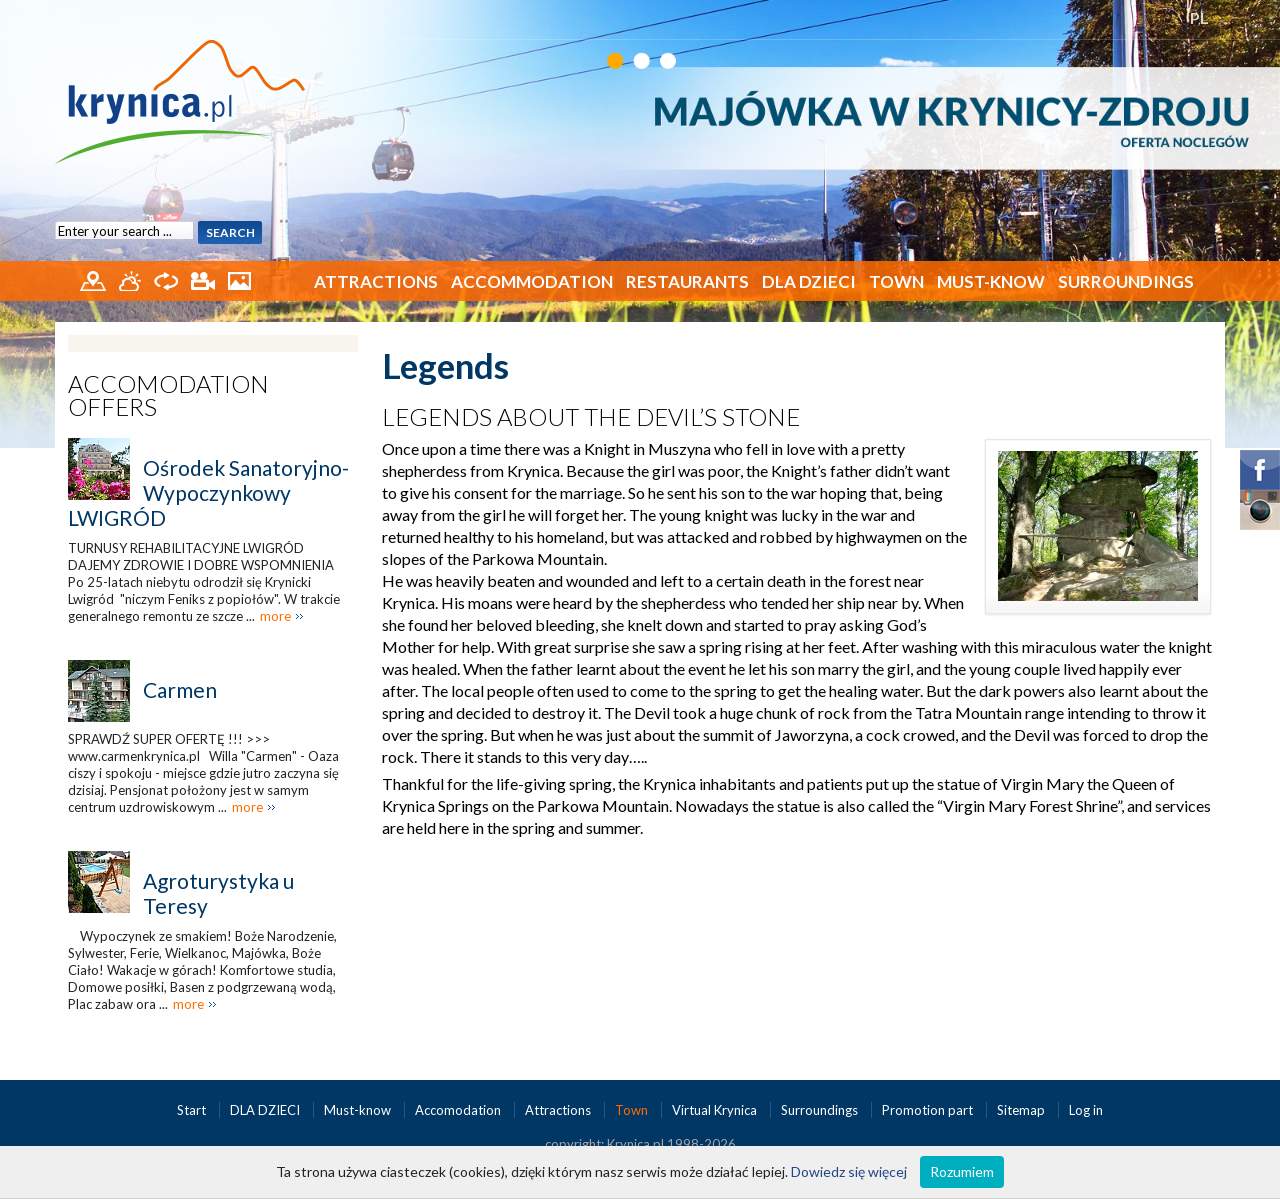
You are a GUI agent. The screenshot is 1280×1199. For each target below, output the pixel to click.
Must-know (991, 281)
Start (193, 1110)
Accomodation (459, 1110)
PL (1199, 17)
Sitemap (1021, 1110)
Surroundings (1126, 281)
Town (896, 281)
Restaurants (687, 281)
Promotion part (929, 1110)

...

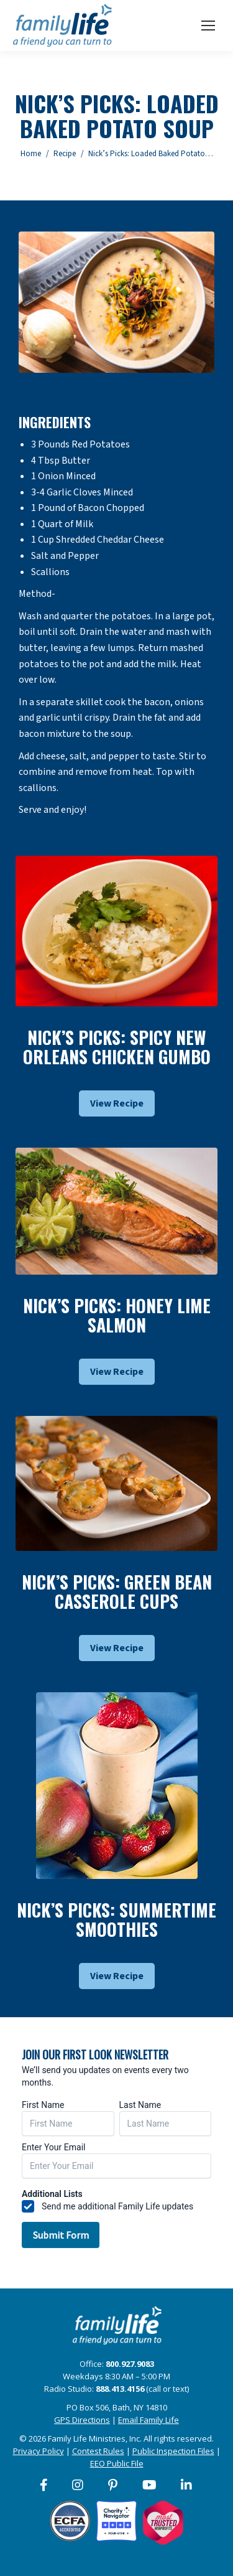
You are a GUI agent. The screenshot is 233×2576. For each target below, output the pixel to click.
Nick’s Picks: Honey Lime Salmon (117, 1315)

Task item:
Take the entries above and return only the lines from the one with "You are a GUI agent. The screenshot is 1280×1199." to the one with "Restaurants (687, 281)", both included, unchanged.

Written answer:
You are a GUI agent. The screenshot is 1280×1199. For each target below, output the pixel to click.
Must-know (991, 281)
Start (193, 1110)
Accomodation (459, 1110)
PL (1199, 17)
Sitemap (1021, 1110)
Surroundings (1126, 281)
Town (896, 281)
Restaurants (687, 281)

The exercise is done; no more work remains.